The bases of the “columns”, “paving stones” and everything else created the columns of
sulphate-reducing bacteria that lived around small crevasses on the seabed. Previously, methane was released from these clefts. By absorbing gas dissolved in water, microorganisms isolated a number of other substances that precipitated calcium, magnesium and other compounds. All this was found out by a team of scientists led by Julian Andrews, a geochemist from the University of East Anglia (
University of East Anglia ). The results of the work were published in the authoritative edition of
Marine and Petroleum Geology .

“We surveyed the place submerged under water by 1-2 meters, and found that it was a natural formation. The construction process of the “city” began about five million years ago. Microbes have coped with construction in just a few hundred years, thanks to optimal conditions for living in this place.
Sulfate-reducing bacteria (other names are desulfating, sulfidogenic) is a heterogeneous group of eubacteria, representatives of which are distinguished by their ability to receive energy through oxidation under anaerobic conditions of hydrogen, using sulfate as the final electron acceptor. Considered one of the oldest organisms on the planet (estimated age - up to 3.5 billion years).

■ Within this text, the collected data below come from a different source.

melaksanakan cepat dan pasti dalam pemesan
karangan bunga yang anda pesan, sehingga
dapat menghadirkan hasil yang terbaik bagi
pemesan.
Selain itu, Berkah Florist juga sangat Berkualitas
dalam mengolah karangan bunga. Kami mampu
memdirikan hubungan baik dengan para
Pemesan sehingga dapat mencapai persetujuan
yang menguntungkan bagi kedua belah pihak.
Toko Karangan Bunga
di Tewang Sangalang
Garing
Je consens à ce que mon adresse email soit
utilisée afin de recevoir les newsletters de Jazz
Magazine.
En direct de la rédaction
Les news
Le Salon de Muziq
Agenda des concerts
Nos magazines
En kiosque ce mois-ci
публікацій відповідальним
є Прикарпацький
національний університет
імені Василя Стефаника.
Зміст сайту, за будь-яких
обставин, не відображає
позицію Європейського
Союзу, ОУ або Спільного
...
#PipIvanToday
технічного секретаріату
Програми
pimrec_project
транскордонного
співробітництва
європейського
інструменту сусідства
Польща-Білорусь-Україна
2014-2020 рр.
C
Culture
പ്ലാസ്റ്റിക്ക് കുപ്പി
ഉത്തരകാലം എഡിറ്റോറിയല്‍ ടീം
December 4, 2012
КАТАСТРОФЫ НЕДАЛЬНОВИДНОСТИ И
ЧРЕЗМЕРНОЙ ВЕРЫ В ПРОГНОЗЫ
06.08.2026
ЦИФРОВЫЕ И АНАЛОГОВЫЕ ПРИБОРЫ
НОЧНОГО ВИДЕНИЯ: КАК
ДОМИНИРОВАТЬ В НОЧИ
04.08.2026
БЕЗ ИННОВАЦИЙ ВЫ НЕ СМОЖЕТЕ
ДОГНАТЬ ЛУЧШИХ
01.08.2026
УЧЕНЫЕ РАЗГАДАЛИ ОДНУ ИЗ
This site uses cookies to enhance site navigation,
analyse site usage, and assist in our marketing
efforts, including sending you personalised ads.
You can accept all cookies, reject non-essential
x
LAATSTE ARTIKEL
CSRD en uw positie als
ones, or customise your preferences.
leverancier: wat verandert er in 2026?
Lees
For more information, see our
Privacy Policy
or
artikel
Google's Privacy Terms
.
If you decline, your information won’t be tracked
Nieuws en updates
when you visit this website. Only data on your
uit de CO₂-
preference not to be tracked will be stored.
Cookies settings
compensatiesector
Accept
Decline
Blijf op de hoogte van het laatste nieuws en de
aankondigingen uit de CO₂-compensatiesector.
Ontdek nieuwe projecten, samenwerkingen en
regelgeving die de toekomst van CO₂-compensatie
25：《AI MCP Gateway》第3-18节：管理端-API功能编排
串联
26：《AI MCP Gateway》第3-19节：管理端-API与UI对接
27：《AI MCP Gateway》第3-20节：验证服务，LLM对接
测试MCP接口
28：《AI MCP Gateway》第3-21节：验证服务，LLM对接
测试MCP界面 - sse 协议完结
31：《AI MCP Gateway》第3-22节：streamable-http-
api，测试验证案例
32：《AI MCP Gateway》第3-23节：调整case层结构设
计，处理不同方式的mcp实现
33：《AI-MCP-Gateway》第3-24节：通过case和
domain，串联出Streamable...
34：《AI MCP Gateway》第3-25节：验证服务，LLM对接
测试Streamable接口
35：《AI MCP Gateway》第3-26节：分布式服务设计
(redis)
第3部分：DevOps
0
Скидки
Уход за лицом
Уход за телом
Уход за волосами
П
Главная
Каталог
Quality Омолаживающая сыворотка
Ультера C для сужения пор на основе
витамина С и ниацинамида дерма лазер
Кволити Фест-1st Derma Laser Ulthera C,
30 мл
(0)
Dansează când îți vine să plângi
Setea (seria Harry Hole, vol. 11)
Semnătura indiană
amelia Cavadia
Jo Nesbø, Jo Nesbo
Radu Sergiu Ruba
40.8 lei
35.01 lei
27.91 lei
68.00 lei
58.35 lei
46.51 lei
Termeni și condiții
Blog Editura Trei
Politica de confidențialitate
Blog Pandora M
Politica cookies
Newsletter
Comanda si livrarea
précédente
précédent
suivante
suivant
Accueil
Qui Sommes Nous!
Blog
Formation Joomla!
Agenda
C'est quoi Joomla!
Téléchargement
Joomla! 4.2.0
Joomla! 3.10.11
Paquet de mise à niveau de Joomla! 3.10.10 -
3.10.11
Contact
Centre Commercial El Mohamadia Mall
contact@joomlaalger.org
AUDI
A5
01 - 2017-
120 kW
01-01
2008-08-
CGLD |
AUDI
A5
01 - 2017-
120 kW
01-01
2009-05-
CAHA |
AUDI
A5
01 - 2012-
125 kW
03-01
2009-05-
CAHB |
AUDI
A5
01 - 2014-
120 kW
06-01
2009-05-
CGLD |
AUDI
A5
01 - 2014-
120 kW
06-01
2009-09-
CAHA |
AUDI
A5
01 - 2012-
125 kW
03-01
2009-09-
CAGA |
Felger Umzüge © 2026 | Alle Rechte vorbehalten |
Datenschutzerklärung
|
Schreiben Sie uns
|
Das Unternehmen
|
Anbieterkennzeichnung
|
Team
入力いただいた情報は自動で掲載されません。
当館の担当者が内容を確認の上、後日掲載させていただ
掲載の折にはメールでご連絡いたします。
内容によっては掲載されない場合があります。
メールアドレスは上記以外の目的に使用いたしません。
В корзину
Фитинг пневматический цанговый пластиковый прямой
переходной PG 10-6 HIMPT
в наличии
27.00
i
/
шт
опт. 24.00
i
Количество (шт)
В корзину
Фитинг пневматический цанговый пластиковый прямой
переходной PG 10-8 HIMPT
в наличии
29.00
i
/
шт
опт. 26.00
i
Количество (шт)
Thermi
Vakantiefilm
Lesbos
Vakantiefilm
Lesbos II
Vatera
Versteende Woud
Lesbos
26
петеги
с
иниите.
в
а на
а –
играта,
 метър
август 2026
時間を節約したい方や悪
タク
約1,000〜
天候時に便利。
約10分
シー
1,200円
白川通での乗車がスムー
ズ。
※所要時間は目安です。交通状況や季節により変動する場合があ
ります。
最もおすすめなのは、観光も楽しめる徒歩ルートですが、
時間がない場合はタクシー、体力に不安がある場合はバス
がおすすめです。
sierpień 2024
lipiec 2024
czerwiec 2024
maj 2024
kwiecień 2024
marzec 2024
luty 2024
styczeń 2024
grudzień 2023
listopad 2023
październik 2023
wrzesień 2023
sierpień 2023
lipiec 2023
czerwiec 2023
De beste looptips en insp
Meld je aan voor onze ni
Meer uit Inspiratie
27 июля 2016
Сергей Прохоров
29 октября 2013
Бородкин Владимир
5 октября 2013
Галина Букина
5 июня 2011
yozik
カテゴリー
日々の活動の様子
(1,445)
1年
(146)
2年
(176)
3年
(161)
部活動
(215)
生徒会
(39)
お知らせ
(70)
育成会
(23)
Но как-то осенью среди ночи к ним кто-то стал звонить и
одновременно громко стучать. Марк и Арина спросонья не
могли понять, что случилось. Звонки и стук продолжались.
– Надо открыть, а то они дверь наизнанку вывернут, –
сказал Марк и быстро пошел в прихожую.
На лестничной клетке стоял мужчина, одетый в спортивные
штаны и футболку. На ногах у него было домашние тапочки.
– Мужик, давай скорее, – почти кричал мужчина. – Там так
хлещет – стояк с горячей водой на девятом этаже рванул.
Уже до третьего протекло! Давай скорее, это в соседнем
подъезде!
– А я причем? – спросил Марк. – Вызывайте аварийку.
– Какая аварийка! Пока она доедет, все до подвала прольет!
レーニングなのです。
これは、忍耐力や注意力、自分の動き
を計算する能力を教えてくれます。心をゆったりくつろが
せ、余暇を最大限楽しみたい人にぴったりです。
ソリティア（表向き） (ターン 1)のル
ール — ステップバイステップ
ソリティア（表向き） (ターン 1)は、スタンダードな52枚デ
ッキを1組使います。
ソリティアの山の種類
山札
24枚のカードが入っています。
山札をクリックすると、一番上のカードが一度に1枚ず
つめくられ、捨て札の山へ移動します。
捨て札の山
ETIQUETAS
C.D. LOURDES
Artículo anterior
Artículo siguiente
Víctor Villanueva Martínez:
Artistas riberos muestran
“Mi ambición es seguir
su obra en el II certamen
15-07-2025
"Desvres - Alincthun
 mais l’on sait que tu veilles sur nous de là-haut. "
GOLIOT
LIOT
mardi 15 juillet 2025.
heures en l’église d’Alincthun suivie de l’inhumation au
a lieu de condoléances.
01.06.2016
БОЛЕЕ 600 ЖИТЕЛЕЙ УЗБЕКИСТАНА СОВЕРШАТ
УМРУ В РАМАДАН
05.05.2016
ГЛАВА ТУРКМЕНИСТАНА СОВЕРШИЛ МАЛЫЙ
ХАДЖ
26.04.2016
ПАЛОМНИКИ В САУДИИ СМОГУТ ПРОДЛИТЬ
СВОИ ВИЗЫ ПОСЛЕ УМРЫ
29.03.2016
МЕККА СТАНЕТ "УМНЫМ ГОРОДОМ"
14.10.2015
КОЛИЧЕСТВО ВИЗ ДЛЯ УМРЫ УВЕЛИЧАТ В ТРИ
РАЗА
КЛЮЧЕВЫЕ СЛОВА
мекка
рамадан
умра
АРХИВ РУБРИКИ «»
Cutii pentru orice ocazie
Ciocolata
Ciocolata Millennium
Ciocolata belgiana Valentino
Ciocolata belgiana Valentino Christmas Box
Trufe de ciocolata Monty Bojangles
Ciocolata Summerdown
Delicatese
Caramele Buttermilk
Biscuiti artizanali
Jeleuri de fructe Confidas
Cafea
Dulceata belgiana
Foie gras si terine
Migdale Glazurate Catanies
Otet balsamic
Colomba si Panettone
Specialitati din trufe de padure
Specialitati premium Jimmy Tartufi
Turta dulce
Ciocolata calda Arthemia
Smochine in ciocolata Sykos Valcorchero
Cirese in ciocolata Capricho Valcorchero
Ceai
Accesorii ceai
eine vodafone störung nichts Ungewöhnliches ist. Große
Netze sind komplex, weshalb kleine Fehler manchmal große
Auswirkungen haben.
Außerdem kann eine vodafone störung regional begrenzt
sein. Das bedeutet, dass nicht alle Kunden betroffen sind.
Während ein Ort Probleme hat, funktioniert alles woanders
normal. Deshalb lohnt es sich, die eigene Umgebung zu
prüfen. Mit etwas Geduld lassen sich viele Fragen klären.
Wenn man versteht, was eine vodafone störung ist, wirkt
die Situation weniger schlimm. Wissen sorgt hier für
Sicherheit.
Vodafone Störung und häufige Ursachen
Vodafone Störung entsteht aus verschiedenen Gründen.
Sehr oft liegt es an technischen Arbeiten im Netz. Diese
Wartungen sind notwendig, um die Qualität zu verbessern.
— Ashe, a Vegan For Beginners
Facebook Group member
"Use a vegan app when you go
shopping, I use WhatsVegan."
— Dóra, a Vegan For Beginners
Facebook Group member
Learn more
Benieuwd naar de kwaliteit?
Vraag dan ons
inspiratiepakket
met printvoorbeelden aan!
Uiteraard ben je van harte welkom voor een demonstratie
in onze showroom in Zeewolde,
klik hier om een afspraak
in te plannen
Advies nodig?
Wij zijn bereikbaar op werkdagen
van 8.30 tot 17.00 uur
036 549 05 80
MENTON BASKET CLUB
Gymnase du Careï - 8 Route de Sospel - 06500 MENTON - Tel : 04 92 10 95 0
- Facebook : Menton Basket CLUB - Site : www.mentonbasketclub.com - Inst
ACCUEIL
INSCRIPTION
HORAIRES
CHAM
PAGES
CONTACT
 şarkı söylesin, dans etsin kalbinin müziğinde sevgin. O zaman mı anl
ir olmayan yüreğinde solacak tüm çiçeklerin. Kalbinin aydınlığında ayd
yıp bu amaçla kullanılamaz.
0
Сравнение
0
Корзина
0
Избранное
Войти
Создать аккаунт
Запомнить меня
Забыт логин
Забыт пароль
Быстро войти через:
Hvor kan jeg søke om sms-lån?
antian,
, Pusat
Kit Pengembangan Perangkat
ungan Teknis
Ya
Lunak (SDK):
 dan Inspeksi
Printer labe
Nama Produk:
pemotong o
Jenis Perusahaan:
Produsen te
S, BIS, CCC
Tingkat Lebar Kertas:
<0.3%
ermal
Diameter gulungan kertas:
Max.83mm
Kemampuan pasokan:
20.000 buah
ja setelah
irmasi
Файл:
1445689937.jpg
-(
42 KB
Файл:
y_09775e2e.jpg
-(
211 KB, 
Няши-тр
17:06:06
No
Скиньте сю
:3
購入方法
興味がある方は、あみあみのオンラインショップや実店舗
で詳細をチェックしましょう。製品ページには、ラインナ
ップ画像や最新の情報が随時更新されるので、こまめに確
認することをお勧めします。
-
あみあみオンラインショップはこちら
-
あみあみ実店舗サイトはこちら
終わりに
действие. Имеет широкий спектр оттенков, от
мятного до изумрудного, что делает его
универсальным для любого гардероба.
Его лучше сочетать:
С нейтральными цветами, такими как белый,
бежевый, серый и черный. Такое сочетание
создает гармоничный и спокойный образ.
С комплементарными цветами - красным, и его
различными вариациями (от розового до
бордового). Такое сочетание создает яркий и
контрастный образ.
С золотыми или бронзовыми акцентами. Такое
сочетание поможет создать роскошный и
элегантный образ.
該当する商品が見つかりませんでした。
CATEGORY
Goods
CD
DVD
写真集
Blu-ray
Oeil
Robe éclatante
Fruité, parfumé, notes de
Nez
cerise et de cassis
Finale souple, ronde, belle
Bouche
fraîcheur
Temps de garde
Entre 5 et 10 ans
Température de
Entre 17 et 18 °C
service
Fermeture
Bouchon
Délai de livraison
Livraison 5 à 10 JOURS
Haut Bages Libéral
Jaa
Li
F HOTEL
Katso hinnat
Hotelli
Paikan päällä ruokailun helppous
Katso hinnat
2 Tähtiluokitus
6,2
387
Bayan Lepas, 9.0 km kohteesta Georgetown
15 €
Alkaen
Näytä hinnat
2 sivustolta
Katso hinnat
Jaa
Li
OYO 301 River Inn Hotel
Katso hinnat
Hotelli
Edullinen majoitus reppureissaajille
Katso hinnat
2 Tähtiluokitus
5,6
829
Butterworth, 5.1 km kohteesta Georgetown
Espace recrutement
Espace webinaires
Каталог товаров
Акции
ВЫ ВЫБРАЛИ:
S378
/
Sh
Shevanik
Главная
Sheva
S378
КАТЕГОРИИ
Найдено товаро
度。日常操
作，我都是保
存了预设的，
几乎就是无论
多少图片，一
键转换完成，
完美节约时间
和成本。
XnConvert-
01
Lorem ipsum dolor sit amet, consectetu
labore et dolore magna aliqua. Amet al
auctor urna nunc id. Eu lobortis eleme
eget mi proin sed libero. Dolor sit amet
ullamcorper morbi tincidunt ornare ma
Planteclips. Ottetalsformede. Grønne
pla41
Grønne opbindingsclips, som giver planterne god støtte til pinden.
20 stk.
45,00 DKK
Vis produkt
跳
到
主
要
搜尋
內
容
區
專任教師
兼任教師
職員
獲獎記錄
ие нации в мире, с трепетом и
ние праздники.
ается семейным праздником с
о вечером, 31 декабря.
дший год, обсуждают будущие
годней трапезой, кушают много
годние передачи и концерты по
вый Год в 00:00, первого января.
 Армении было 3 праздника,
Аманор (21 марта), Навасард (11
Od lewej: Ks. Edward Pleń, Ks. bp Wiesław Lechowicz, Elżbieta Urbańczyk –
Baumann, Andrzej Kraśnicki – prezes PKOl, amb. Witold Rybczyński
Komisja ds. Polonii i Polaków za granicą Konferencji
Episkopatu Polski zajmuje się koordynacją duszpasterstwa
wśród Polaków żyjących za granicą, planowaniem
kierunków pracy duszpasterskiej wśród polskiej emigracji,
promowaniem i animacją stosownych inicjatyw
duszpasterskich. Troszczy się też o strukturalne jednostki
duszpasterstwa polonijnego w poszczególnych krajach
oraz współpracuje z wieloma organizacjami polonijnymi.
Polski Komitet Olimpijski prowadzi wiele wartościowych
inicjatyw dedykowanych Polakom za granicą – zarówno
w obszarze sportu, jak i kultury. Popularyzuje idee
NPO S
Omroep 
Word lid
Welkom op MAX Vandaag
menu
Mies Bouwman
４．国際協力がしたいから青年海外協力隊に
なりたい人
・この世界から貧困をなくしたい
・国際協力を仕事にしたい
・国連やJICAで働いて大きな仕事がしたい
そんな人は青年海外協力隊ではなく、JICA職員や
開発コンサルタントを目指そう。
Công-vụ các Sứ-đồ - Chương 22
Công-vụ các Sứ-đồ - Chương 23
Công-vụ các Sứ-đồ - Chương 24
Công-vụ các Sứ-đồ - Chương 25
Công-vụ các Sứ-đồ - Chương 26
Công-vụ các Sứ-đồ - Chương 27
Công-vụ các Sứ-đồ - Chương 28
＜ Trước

Thus, their contribution to the sulfur cycle on the planet was decisive already in the initial stages of the formation of the biosphere. It is assumed that these bacteria were the dominant form of life in the oceans on the border of the Permian and lower Triassic periods (approximately 250 million years ago).
According to scientists, similar formations are not very rare, but usually they are at a depth of hundreds or even thousands of meters.